It’s not often you see a walk that comes with it’s own special warning, but that is what greeted us on the outskirts of Seaton: “…it takes approximately 31/2 – 4 hours to walk to Lyme Regis. The terrain can be difficult and walking arduous.” So what exactly were we facing? An eight mile stretch, with no access inland or to the beach throughout, the only entry points at either end. Once committed, you have to keep going all the way through! The Undercliff was formed by repeated landslides, most famously on Christmas Day 1839, when a chasm was created, leaving an outcrop now known as Goat Island. Over the ensuing decades the unusual topography has created a unique habitat, which has been described as the nearest Britain has to a rainforest. [I’m not entirely convinced, but, to be fair, on this day it was both rainy, and foresty…]
First though, we had to depart sleepy, grey Seaton. It’s a similar size to Sidmouth, but so different in feel; whereas the latter is lively, with plenty of tourists despite being so early in the season, the former feels like a place on its last legs. We’d felt lucky to find an Italian restaurant open to have dinner the night before, and now, on a dull morning, it looked even more grim. We stopped to buy sandwiches for lunch, then crossed the concrete Axmouth bridge, before a steep road took us up to a golf course. We skirted a few holes on our way to the cliff top where we came across the sign pointing the way ahead, along with the warning! The danger felt a bit exaggerated as we strolled along past fields on level ground whilst the sun made a brief appearance, but it wasn’t long before we were treading carefully. On a sloshy, muddy track, we usually try to walk on the side, but this does leave you liable to sliding into the centre, even with poles to assist, so, as falling over would leave us miserably filthy, we had no choice but to march straight through the middle of the muck. My walking shoes are breathable, which basically means they have holes in the upper, so as I sunk deeply into the slosh, I was sure that my socks were soaking up some of the liquid.

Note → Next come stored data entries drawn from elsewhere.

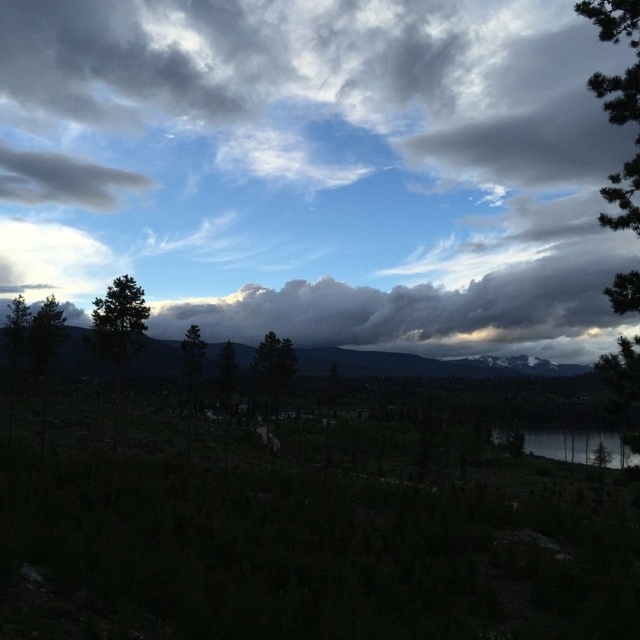 Question: Which object is positioned farthest from the green matte tree at left?

Choices:
 (A) dark gray rocky mountain at center
 (B) smooth reflective water at lower right
 (C) green matte tree at center
 (D) green textured pine tree at right

Answer: (A)

Question: Is green textured pine tree at right wider than smooth reflective water at lower right?

Choices:
 (A) yes
 (B) no

Answer: (A)

Question: Is cloudy sky at upper center positioned in front of smooth reflective water at lower right?

Choices:
 (A) no
 (B) yes

Answer: (A)

Question: Which point is farther to the camera?

Choices:
 (A) (264, 397)
 (B) (237, 134)
 (C) (624, 221)

Answer: (B)

Question: Which point is closer to the camera taking this photo?

Choices:
 (A) (625, 300)
 (B) (522, 364)
 (C) (285, 365)
 (D) (598, 442)

Answer: (A)

Question: Does cloudy sky at upper center appear on the right side of green matte tree at left?

Choices:
 (A) no
 (B) yes

Answer: (B) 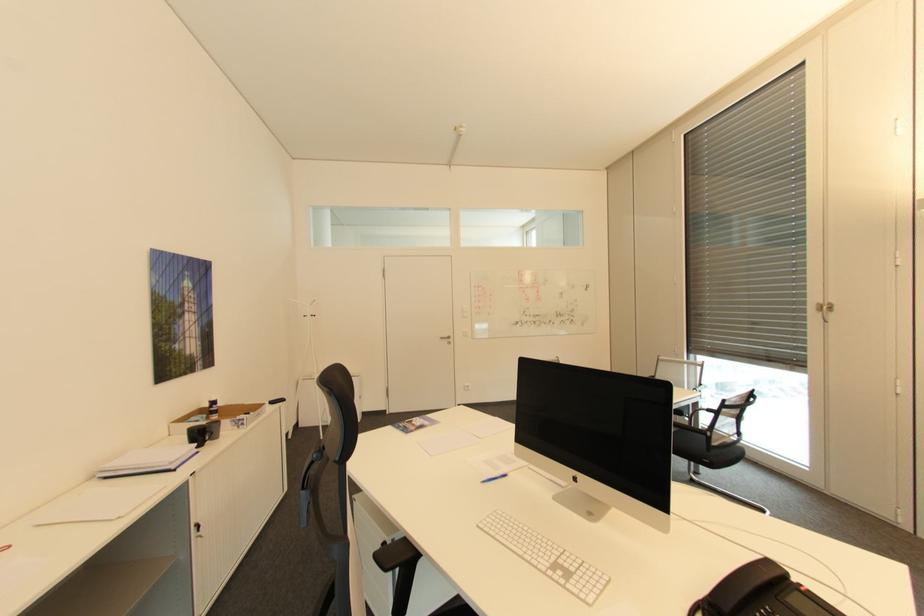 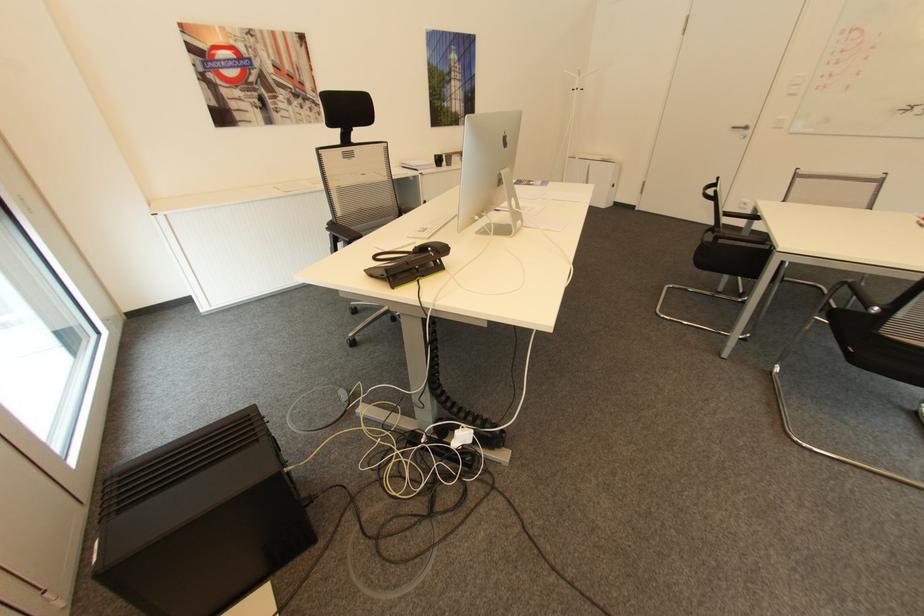 In the second image, find the point that corresponds to pixel 454 337 in the first image.

(749, 128) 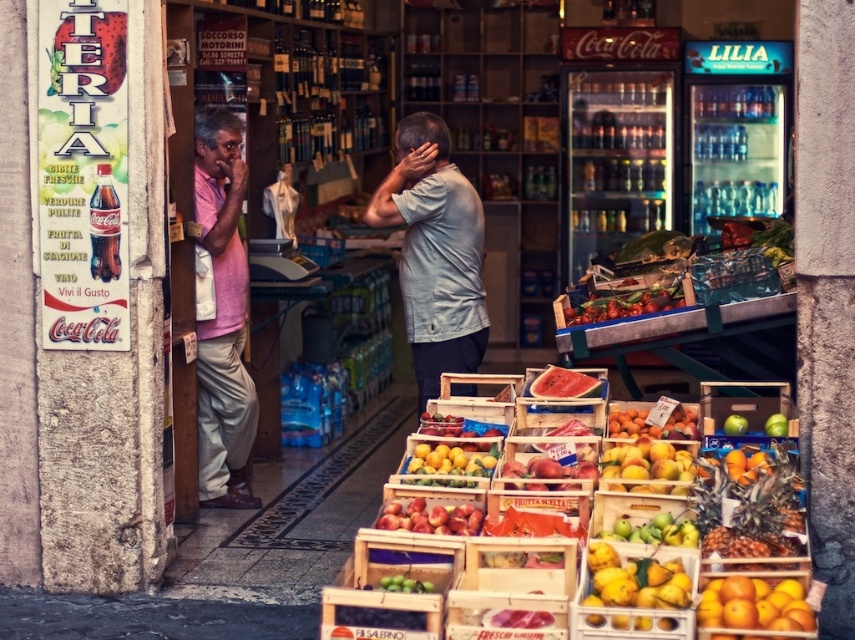 What do you see at coordinates (434, 252) in the screenshot? Image resolution: width=855 pixels, height=640 pixels. I see `gray cotton shirt at center` at bounding box center [434, 252].

Is gray cotton shirt at center above green matte pears at center?

Correct, gray cotton shirt at center is located above green matte pears at center.

Who is more distant from viewer, (420,285) or (670,515)?

The point (420,285) is behind.

This screenshot has height=640, width=855. In order to click on gray cotton shirt at center in this screenshot , I will do `click(434, 252)`.

Does pink cotton shirt at left appear on the right side of orange matte fruit at lower right?

No, pink cotton shirt at left is not to the right of orange matte fruit at lower right.

Is pink cotton shirt at left smaller than orange matte fruit at lower right?

No.

Find the location of a particular element. The width and height of the screenshot is (855, 640). pink cotton shirt at left is located at coordinates (222, 316).

Does yellow matte pears at center appear on the right side of smooth pink watermelon at center?

Indeed, yellow matte pears at center is positioned on the right side of smooth pink watermelon at center.

Image resolution: width=855 pixels, height=640 pixels. I want to click on yellow matte pears at center, so click(635, 595). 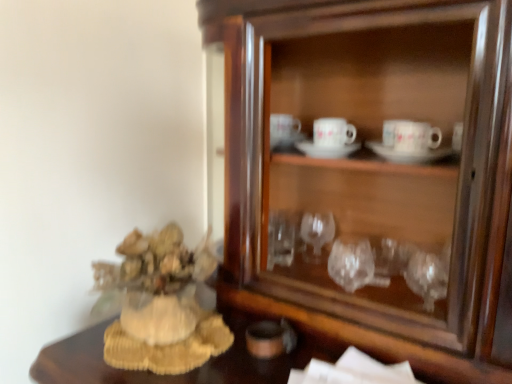 Measure the distance between wooden cabinet at center and camera.

19.60 inches.

You are a GUI agent. You are given a task and a screenshot of the screen. Output one action in this format:
    pyautogui.click(x=<x>, y=<y>)
    Task: Click on the wooden cabinet at center
    This screenshot has height=384, width=512.
    Given the screenshot: What is the action you would take?
    pyautogui.click(x=370, y=175)

The image size is (512, 384). Describe the element at coordinates (370, 175) in the screenshot. I see `wooden cabinet at center` at that location.

Image resolution: width=512 pixels, height=384 pixels. Identify the location of wooden cabinet at center. (370, 175). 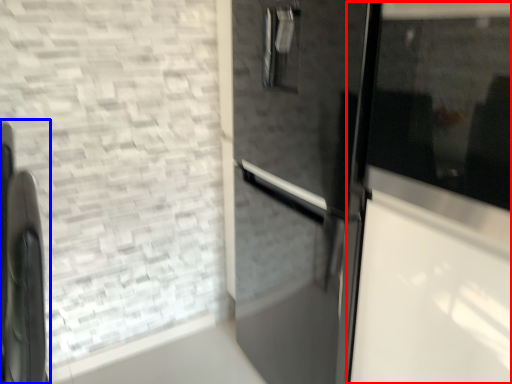 Question: Which of the following is the farthest to the observer, glass door (highlighted by a red box) or appliance (highlighted by a blue box)?

Choices:
 (A) glass door
 (B) appliance

Answer: (B) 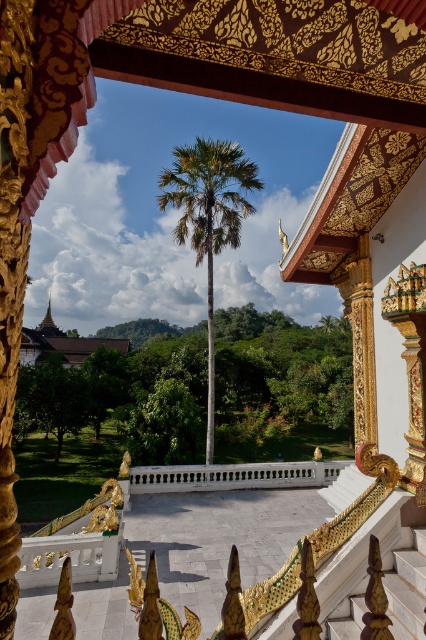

Before long, we reached the start of the woodland, descending via steps into the chasm. The path twists and turns, up and down, meandering through the habitat, and it was all rather peaceful; the trilling of birds, the roar of the surf, and the squelching of our boots! We stopped for a water break on a pair of logs and surveyed the clumps of mud sticking to our shoes. It was the kind of walk where we were having to concentrate, not just due to the slipperiness, but also looking out for tree roots, ducking under low branches, and the overall variation of the track. We should really have done this on a warm, sunny day when dry ground and the forest shade would have been just the ticket!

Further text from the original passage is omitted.